* What you have to do *
When you find the word "krijgt" in a line of the entries, please copy the whole line.

Collected data
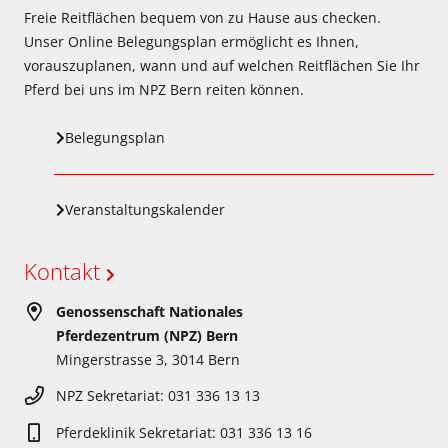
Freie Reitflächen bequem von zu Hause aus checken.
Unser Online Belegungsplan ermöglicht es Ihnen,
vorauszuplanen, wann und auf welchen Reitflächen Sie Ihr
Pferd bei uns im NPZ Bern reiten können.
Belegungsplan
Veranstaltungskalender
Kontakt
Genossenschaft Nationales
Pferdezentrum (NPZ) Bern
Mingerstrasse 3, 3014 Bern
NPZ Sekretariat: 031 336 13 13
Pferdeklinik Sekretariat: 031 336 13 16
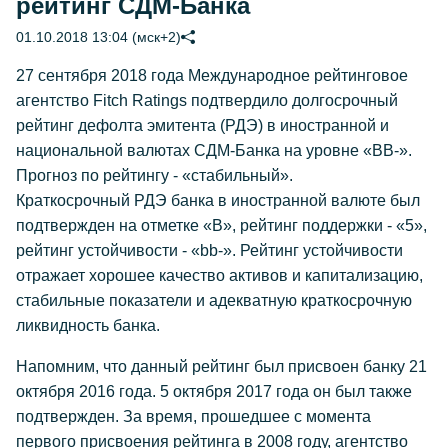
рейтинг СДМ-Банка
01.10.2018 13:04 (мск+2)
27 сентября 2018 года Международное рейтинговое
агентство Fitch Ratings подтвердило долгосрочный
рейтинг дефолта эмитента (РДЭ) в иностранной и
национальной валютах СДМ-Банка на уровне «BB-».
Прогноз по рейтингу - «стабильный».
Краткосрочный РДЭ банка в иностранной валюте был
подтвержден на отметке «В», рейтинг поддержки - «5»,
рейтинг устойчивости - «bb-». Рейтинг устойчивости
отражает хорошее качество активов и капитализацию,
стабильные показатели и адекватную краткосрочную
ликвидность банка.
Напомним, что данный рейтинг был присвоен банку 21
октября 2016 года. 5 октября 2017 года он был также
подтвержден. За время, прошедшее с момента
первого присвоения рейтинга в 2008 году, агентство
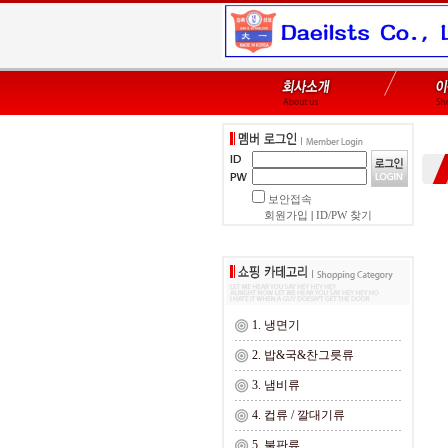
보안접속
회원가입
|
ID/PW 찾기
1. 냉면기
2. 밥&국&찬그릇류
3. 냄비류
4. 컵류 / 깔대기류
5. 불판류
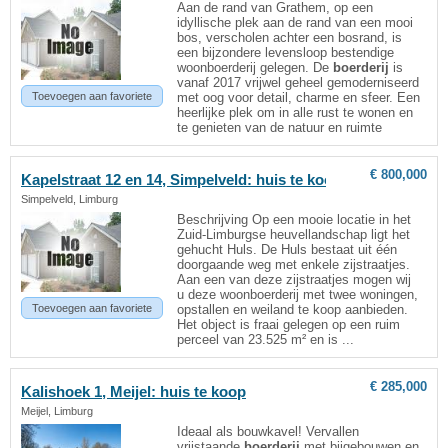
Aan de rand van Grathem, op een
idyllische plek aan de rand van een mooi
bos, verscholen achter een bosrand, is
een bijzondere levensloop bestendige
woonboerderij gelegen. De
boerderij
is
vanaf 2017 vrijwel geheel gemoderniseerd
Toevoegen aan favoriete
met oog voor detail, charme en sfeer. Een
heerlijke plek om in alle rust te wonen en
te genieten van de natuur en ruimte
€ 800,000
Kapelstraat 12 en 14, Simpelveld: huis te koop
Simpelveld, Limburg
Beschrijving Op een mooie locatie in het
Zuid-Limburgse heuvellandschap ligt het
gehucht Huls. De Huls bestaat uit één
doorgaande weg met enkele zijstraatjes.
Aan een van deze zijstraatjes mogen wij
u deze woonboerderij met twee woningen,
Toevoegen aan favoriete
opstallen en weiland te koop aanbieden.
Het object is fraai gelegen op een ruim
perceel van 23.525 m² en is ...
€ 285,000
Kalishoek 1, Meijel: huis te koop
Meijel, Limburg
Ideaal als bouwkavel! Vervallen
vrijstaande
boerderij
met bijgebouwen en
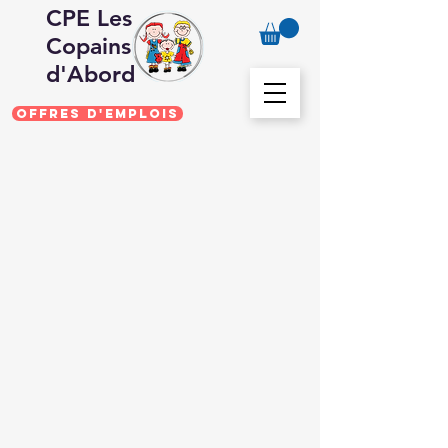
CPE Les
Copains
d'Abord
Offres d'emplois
...
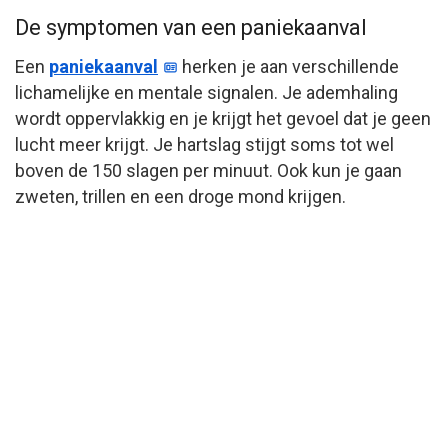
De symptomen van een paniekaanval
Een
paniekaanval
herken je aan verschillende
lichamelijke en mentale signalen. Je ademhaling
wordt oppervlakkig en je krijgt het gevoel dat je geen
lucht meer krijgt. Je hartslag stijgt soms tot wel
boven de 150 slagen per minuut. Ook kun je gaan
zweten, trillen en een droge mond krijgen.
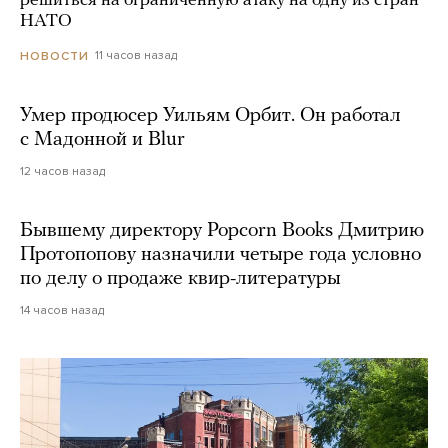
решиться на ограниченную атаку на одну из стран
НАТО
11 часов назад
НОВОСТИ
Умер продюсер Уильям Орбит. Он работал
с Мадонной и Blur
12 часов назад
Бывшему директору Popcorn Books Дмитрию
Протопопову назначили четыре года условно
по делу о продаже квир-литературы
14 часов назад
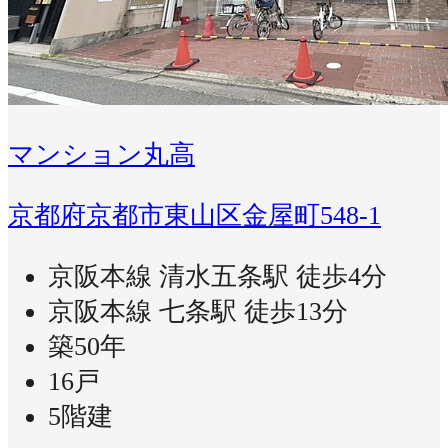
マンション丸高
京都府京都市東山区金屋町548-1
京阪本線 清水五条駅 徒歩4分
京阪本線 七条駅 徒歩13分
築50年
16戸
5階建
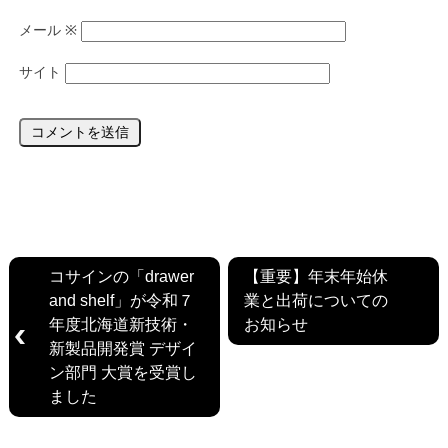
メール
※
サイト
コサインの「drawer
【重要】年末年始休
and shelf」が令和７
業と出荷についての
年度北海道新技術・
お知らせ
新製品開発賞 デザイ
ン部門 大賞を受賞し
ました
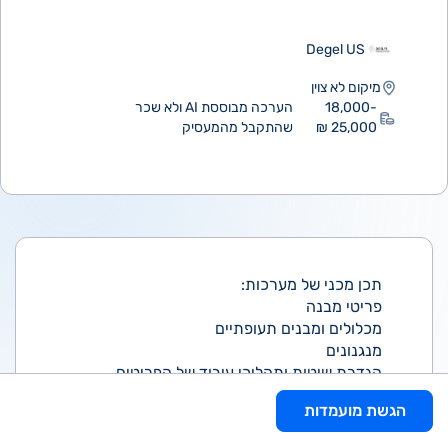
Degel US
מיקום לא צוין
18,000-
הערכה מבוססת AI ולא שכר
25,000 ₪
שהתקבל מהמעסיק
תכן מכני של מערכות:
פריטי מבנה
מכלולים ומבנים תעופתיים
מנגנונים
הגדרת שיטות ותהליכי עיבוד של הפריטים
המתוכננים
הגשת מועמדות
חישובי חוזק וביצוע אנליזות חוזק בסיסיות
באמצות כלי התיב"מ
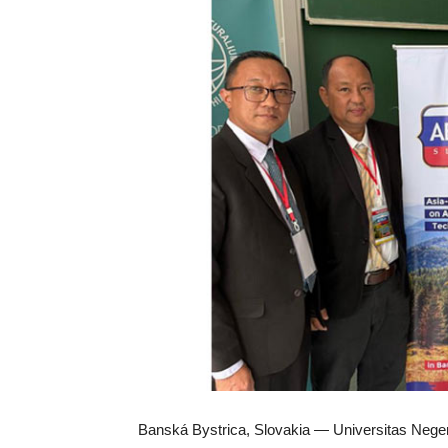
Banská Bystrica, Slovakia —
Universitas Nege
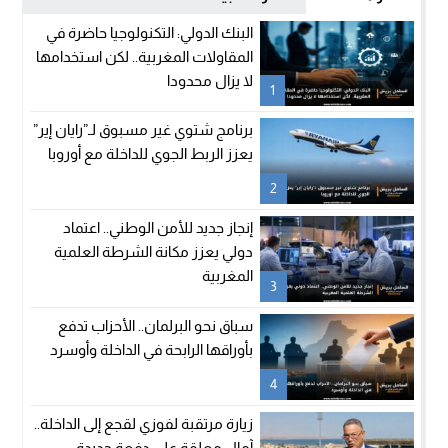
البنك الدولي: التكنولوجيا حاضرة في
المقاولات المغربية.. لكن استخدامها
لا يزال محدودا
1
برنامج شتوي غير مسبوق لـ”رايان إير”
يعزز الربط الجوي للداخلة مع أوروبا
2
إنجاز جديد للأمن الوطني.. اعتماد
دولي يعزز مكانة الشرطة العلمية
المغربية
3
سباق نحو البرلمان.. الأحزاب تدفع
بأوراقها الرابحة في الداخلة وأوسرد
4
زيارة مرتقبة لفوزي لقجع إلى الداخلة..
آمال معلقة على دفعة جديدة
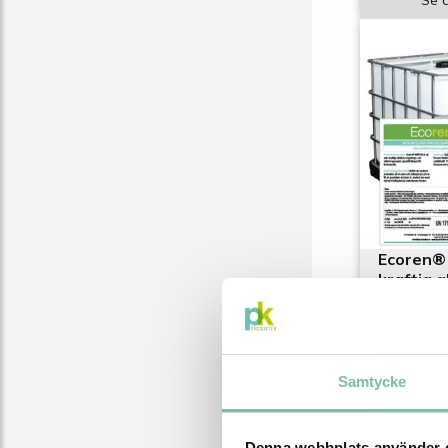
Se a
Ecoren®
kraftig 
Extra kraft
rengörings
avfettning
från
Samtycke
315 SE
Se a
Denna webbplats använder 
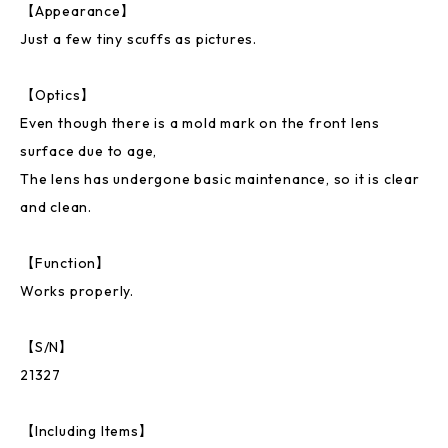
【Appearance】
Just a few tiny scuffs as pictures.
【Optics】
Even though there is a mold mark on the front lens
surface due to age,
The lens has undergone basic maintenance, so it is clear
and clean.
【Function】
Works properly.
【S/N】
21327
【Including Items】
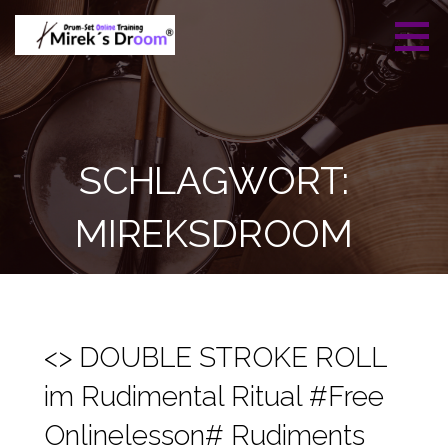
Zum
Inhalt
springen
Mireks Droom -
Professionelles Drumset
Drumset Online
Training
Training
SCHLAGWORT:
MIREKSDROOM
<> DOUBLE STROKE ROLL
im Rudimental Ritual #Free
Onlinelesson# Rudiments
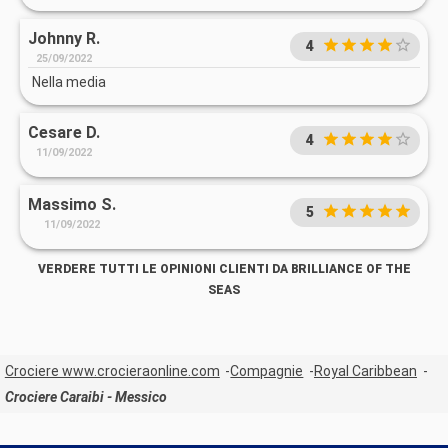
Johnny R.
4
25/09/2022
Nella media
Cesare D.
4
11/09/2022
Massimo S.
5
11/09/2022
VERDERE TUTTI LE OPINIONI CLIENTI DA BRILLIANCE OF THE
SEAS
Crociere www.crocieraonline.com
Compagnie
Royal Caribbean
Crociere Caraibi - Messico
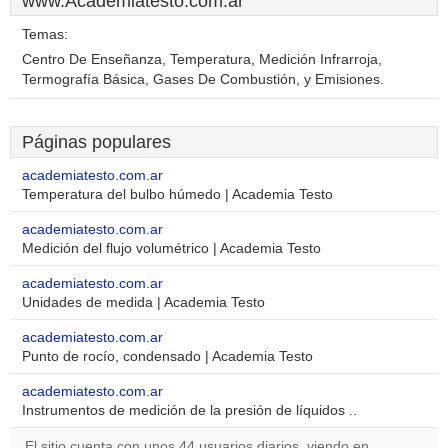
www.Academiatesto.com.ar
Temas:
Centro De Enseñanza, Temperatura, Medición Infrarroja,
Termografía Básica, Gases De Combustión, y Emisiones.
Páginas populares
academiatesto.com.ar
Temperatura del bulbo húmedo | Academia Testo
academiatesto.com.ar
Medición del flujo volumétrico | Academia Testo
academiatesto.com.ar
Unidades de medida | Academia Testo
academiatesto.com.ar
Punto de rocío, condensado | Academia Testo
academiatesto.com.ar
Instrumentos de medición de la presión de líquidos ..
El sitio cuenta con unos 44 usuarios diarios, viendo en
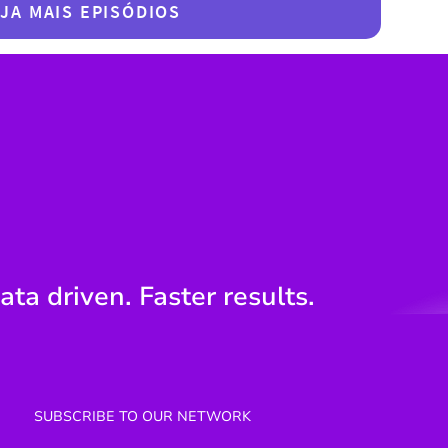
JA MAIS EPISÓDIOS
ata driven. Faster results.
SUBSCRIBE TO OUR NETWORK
* * *
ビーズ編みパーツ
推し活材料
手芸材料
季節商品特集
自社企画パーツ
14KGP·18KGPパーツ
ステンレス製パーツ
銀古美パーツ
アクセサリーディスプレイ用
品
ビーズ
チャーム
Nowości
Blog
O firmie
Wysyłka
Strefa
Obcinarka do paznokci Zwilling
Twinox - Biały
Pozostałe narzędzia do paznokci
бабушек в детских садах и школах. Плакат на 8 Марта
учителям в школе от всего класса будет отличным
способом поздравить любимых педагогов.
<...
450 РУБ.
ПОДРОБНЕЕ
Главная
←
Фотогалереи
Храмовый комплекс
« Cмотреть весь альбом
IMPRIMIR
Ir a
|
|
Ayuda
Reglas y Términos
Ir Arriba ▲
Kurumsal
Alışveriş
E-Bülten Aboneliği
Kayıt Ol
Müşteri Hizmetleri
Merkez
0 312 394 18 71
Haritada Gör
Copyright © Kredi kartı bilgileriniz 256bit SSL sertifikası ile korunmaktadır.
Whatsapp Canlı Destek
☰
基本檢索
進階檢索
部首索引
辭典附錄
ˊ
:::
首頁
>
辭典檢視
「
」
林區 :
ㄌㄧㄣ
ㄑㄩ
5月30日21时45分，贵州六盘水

* Task result *
wordt oppervlakkig en je krijgt het gevoel dat je geen
lucht meer krijgt. Je hartslag stijgt soms tot wel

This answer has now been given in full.